The RI King Tides Initiative

2024 King Tides

  • May 6, 7:21 PM, 0.93′
  • June 4, 7:03 PM, 0.80′
  • June 5, 7:54 PM, 0.83′
  • August 22, 10:22 AM, 0.83′
  • August 23, 11:18 AM, 0.80′
  • September 18, 8:24 AM, 0.97′
  • September 19, 9:12 AM, 1.15′
  • September 20, 10:02 AM, 1.15′
  • September 21, 10:54 AM, 0.98′
  • October 16, 7:13 AM, 0.91′
  • October 17, 8:02 AM, 1.20′
  • October 18, 8:51 AM, 1.29′
  • October 19, 9:41 AM, 1.19′
  • October 20, 10:33 AM, 0.92′
  • November 15, 6:43 AM, 1.10′
  • November 16, 7:33 AM, 1.11′
  • November 17, 8:23 AM, 0.95′

King tides noted are those in daylight hours.
Times & tides for Newport
Elevation is above average high tide – Mean Higher High Water (MHHW)

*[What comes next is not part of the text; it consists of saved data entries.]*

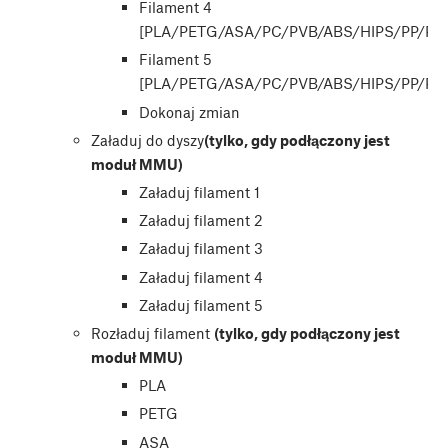
Filament 4
[PLA/PETG/ASA/PC/PVB/ABS/HIPS/PP/PA
Filament 5
[PLA/PETG/ASA/PC/PVB/ABS/HIPS/PP/PA
Dokonaj zmian
Załaduj do dyszy
(tylko, gdy podłączony jest
moduł MMU)
Załaduj filament 1
Załaduj filament 2
Załaduj filament 3
Załaduj filament 4
Załaduj filament 5
Rozładuj filament
(tylko, gdy podłączony jest
moduł MMU)
PLA
PETG
ASA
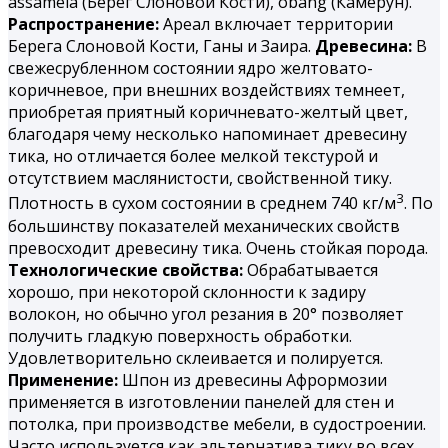
assamela (Берег Слоновой Кости), obang (Камерун).
Распространение:
Ареал включает территории
Берега Слоновой Кости, Ганы и Заира.
Древесина:
В
свежесрубленном состоянии ядро желтовато-
коричневое, при внешних воздействиях темнеет,
приобретая приятный коричневато-желтый цвет,
благодаря чему несколько напоминает древесину
тика, но отличается более мелкой текстурой и
отсутствием маслянистости, свойственной тику.
3
Плотность в сухом состоянии в среднем 740 кг/м
. По
большинству показателей механических свойств
превосходит древесину тика. Очень стойкая порода.
Технологические свойства:
Обрабатывается
хорошо, при некоторой склонности к задиру
волокон, но обычно угол резания в 20° позволяет
получить гладкую поверхность обработки.
Удовлетворительно склеивается и полируется.
Применение:
Шпон из древесины Афрормозии
применяется в изготовлении панелей для стен и
потолка, при производстве мебели, в судостроении.
Часто используется как альтернатива тику во всех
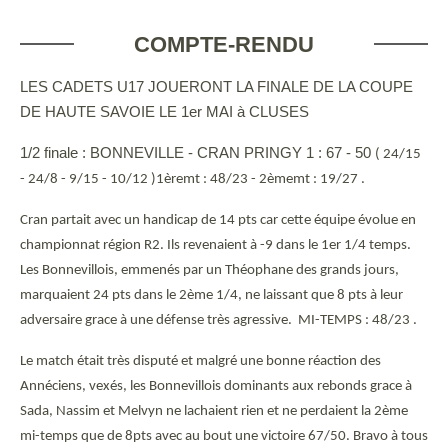
COMPTE-RENDU
LES CADETS U17 JOUERONT LA FINALE DE LA COUPE
DE HAUTE SAVOIE LE 1er MAI à CLUSES
1/2 finale : BONNEVILLE - CRAN PRINGY 1 : 67 - 50
( 24/15
- 24/8 - 9/15 - 10/12 )1èremt : 48/23 - 2èmemt : 19/27 .
Cran partait avec un handicap de 14 pts car cette équipe évolue en
championnat région R2. Ils revenaient à -9 dans le 1er 1/4 temps.
Les Bonnevillois, emmenés par un Théophane des grands jours,
marquaient 24 pts dans le 2ème 1/4, ne laissant que 8 pts à leur
adversaire grace à une défense très agressive. MI-TEMPS : 48/23 .
Le match était très disputé et malgré une bonne réaction des
Annéciens, vexés, les Bonnevillois dominants aux rebonds grace à
Sada, Nassim et Melvyn ne lachaient rien et ne perdaient la 2ème
mi-temps que de 8pts avec au bout une victoire 67/50. Bravo à tous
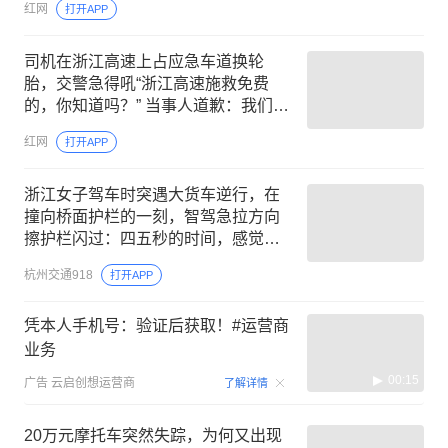
红网
打开APP
司机在浙江高速上占应急车道换轮
胎，交警急得吼“浙江高速施救免费
的，你知道吗？” 当事人道歉：我们那
都要一两千元
红网
打开APP
浙江女子驾车时突遇大货车逆行，在
撞向桥面护栏的一刻，智驾急拉方向
擦护栏闪过：四五秒的时间，感觉活
过来浑身发软；大货车司机已被处罚
杭州交通918
打开APP
凭本人手机号：验证后获取！#运营商
业务
00:15
广告
云启创想运营商
了解详情
20万元摩托车突然失踪，为何又出现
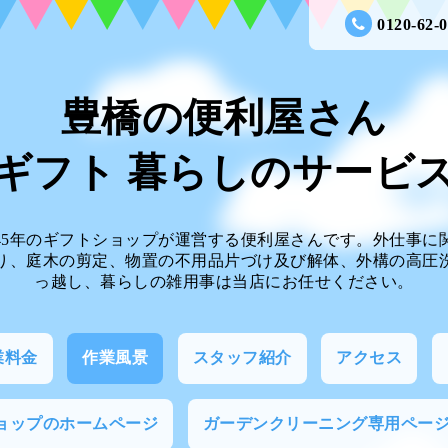
0120-62-
豊橋の便利屋さん
ギフト 暮らしのサー
45年のギフトショップが運営する便利屋さんです。外仕事に
り、庭木の剪定、物置の不用品片づけ及び解体、外構の高圧
っ越し、暮らしの雑用事は当店にお任せください。
業料金
作業風景
スタッフ紹介
アクセス
ョップのホームページ
ガーデンクリーニング専用ペー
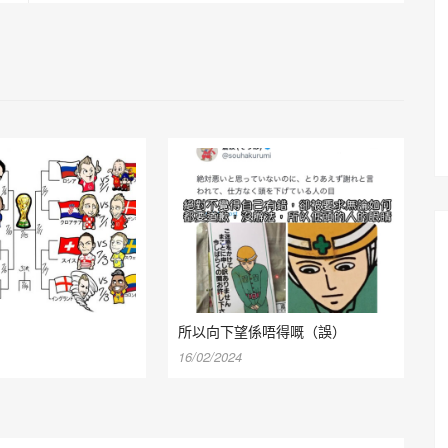
所以向下望係唔得嘅（誤）
16/02/2024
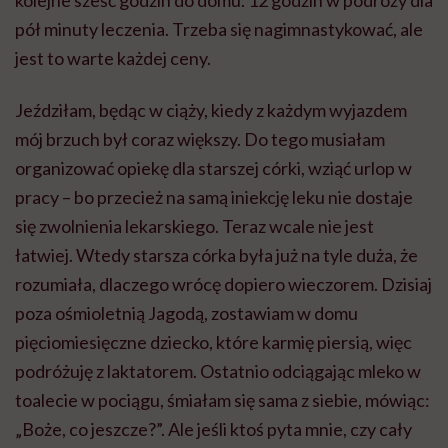
kolejne sześć godzin do domu. 12 godzin w podróży dla
pół minuty leczenia. Trzeba się nagimnastykować, ale
jest to warte każdej ceny.
Jeździłam, będąc w ciąży, kiedy z każdym wyjazdem
mój brzuch był coraz większy. Do tego musiałam
organizować opiekę dla starszej córki, wziąć urlop w
pracy – bo przecież na samą iniekcję leku nie dostaje
się zwolnienia lekarskiego. Teraz wcale nie jest
łatwiej. Wtedy starsza córka była już na tyle duża, że
rozumiała, dlaczego wrócę dopiero wieczorem. Dzisiaj
poza ośmioletnią Jagodą, zostawiam w domu
pięciomiesięczne dziecko, które karmię piersią, więc
podróżuję z laktatorem. Ostatnio odciągając mleko w
toalecie w pociągu, śmiałam się sama z siebie, mówiąc:
„Boże, co jeszcze?”. Ale jeśli ktoś pyta mnie, czy cały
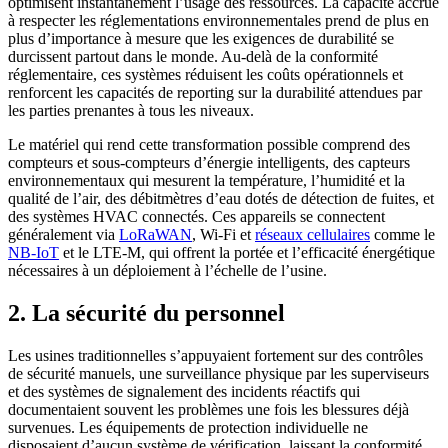
optimisent instantanément l’usage des ressources. La capacité accrue
à respecter les réglementations environnementales prend de plus en
plus d’importance à mesure que les exigences de durabilité se
durcissent partout dans le monde. Au-delà de la conformité
réglementaire, ces systèmes réduisent les coûts opérationnels et
renforcent les capacités de reporting sur la durabilité attendues par
les parties prenantes à tous les niveaux.
Le matériel qui rend cette transformation possible comprend des
compteurs et sous-compteurs d’énergie intelligents, des capteurs
environnementaux qui mesurent la température, l’humidité et la
qualité de l’air, des débitmètres d’eau dotés de détection de fuites, et
des systèmes HVAC connectés. Ces appareils se connectent
généralement via
LoRaWAN
, Wi-Fi et
réseaux cellulaires
comme le
NB-IoT
et le LTE-M, qui offrent la portée et l’efficacité énergétique
nécessaires à un déploiement à l’échelle de l’usine.
2. La sécurité du personnel
Les usines traditionnelles s’appuyaient fortement sur des contrôles
de sécurité manuels, une surveillance physique par les superviseurs
et des systèmes de signalement des incidents réactifs qui
documentaient souvent les problèmes une fois les blessures déjà
survenues. Les équipements de protection individuelle ne
disposaient d’aucun système de vérification, laissant la conformité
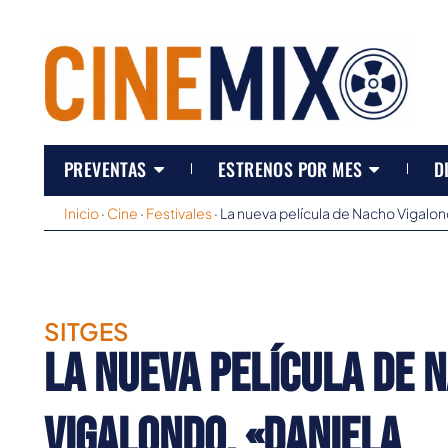
PREVENTAS
ESTRENOS POR MES
D
Inicio
·
Cine
·
Festivales
·
La nueva película de Nacho Vigalond
SITGES
La nueva película de 
Vigalondo, «Daniela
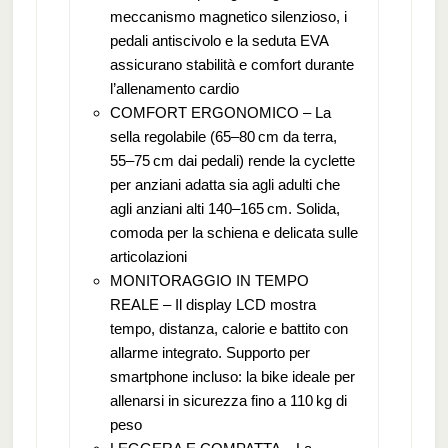
meccanismo magnetico silenzioso, i
pedali antiscivolo e la seduta EVA
assicurano stabilità e comfort durante
l’allenamento cardio
COMFORT ERGONOMICO – La
sella regolabile (65–80 cm da terra,
55–75 cm dai pedali) rende la cyclette
per anziani adatta sia agli adulti che
agli anziani alti 140–165 cm. Solida,
comoda per la schiena e delicata sulle
articolazioni
MONITORAGGIO IN TEMPO
REALE – Il display LCD mostra
tempo, distanza, calorie e battito con
allarme integrato. Supporto per
smartphone incluso: la bike ideale per
allenarsi in sicurezza fino a 110 kg di
peso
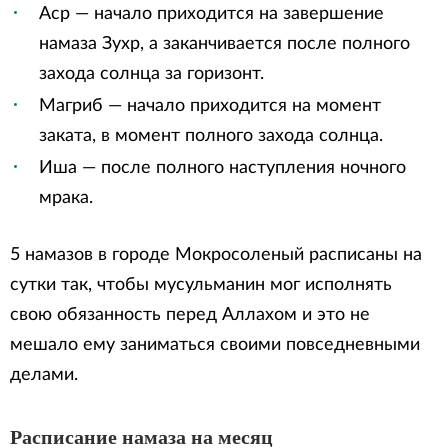
Аср — начало приходится на завершение
намаза Зухр, а заканчивается после полного
захода солнца за горизонт.
Магриб — начало приходится на момент
заката, в момент полного захода солнца.
Иша — после полного наступления ночного
мрака.
5 намазов в городе Мокросоленый расписаны на
сутки так, чтобы мусульманин мог исполнять
свою обязанность перед Аллахом и это не
мешало ему заниматься своими повседневными
делами.
Расписание намаза на месяц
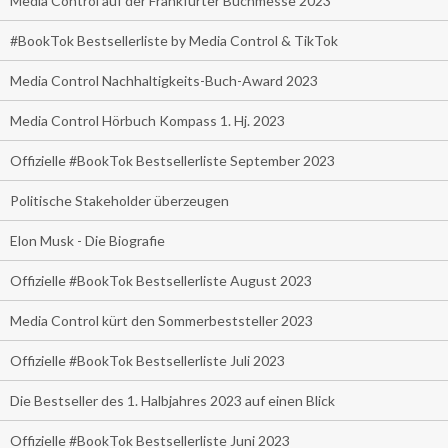
Media Control auf der Frankfurter Buchmesse 2023
#BookTok Bestsellerliste by Media Control & TikTok
Media Control Nachhaltigkeits-Buch-Award 2023
Media Control Hörbuch Kompass 1. Hj. 2023
Offizielle #BookTok Bestsellerliste September 2023
Politische Stakeholder überzeugen
Elon Musk - Die Biografie
Offizielle #BookTok Bestsellerliste August 2023
Media Control kürt den Sommerbeststeller 2023
Offizielle #BookTok Bestsellerliste Juli 2023
Die Bestseller des 1. Halbjahres 2023 auf einen Blick
Offizielle #BookTok Bestsellerliste Juni 2023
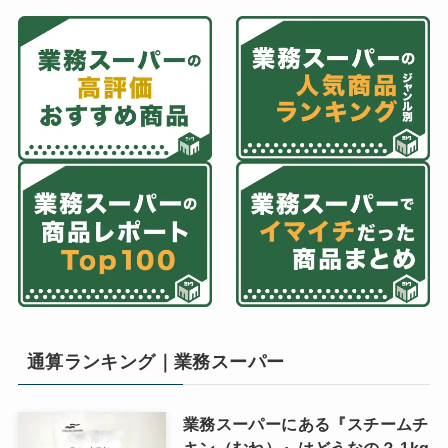
通算ランキング｜業務スーパー
業務スーパーにある『スチームチ
キン（むね）』はどうなの？ 1kg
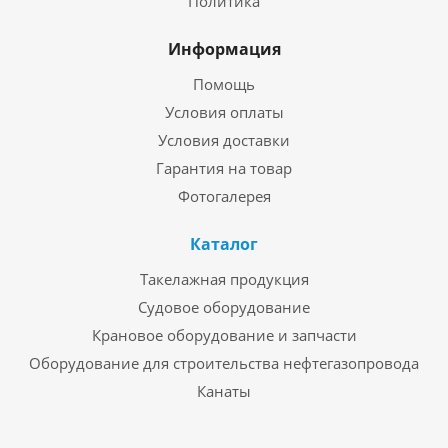
Политика
Информация
Помощь
Условия оплаты
Условия доставки
Гарантия на товар
Фотогалерея
Каталог
Такелажная продукция
Судовое оборудование
Крановое оборудование и запчасти
Оборудование для строительства нефтегазопровода
Канаты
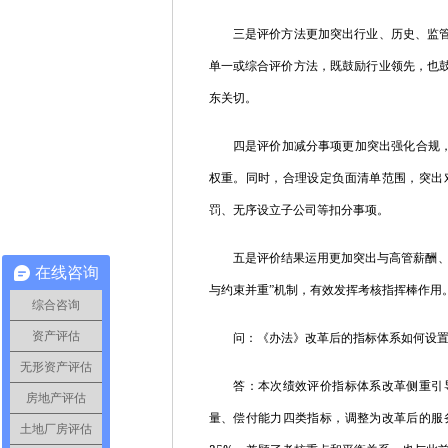
三是评价方法更加突出行业、历史、监管等
单一或综合评价方法，既鼓励行业领先，也
东关切。
四是评价加减分事项更加突出强化合规，“
权重。同时，合理设定负面清单范围，突出
罚、无序设立子公司等扣分事项。
五是评价结果运用更加突出与高管薪酬、企
在线咨询
与约束并重”机制，有效发挥考核指挥棒作用
综合咨询
资产评估
问：《办法》改革后的指标体系如何设置？
无形资产评估
答：本次绩效评价指标体系改革侧重引导
房地产评估
量、偿付能力四类指标，调整为改革后的服
土地厂房评估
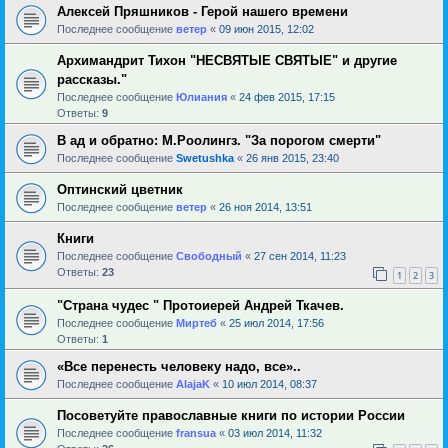
Алексей Пряшников - Герой нашего времени
Последнее сообщение
ветер
«
09 июн 2015, 12:02
Архимандрит Тихон "НЕСВЯТЫЕ СВЯТЫЕ" и другие
рассказы."
Последнее сообщение
Юлиания
«
24 фев 2015, 17:15
Ответы:
9
В ад и обратно: М.Роолингз. "За порогом смерти"
Последнее сообщение
Swetushka
«
26 янв 2015, 23:40
Оптинский цветник
Последнее сообщение
ветер
«
26 ноя 2014, 13:51
Книги
Последнее сообщение
Свободный
«
27 сен 2014, 11:23
Ответы:
23
1
2
3
"Страна чудес " Протоиерей Андрей Ткачев.
Последнее сообщение
Миртеб
«
25 июл 2014, 17:56
Ответы:
1
«Все перенесть человеку надо, все»..
Последнее сообщение
AlajaK
«
10 июл 2014, 08:37
Посоветуйте православные книги по истории России
Последнее сообщение
fransua
«
03 июл 2014, 11:32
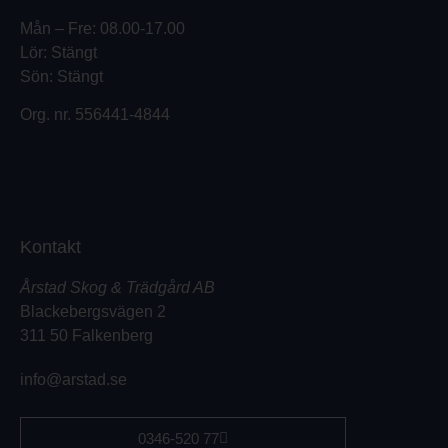
Mån – Fre: 08.00-17.00
Lör: Stängt
Sön: Stängt
Org. nr.
556441-4844
Kontakt
Årstad Skog & Trädgård AB
Blackebergsvägen 2
311 50 Falkenberg
info@arstad.se
0346-520 77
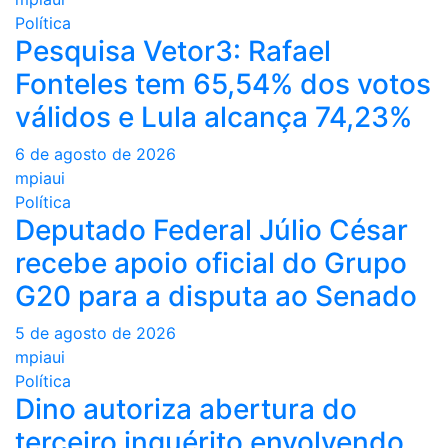
Política
Pesquisa Vetor3: Rafael
Fonteles tem 65,54% dos votos
válidos e Lula alcança 74,23%
6 de agosto de 2026
mpiaui
Política
Deputado Federal Júlio César
recebe apoio oficial do Grupo
G20 para a disputa ao Senado
5 de agosto de 2026
mpiaui
Política
Dino autoriza abertura do
terceiro inquérito envolvendo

Today’s King Tides are tomorrow’s daily tides. MyCoast-RI King Tide monitoring helps to document the effect that extreme tide events have on our state’s beaches, coastal waterways, private property, and public infrastructure. This high-tide flooding—which has also been called nuisance or sunny-day flooding—causes short-term public inconveniences such as flooded streets and closed roads. Over longer periods, chronic flooding can strain city budgets and compromise infrastructure. As global sea level rises, so will the frequency and depth of high-tide flooding.

The term “King Tide” is a non-scientific term used to describe the highest seasonal tides that occur each year. These tides occur naturally and are typically caused when a spring tide (when the sun, moon, and earth align during a new and full moon, increasing tide ranges) takes place when the moon is closest to Earth during the 28-day elliptical orbit (known as a perigee).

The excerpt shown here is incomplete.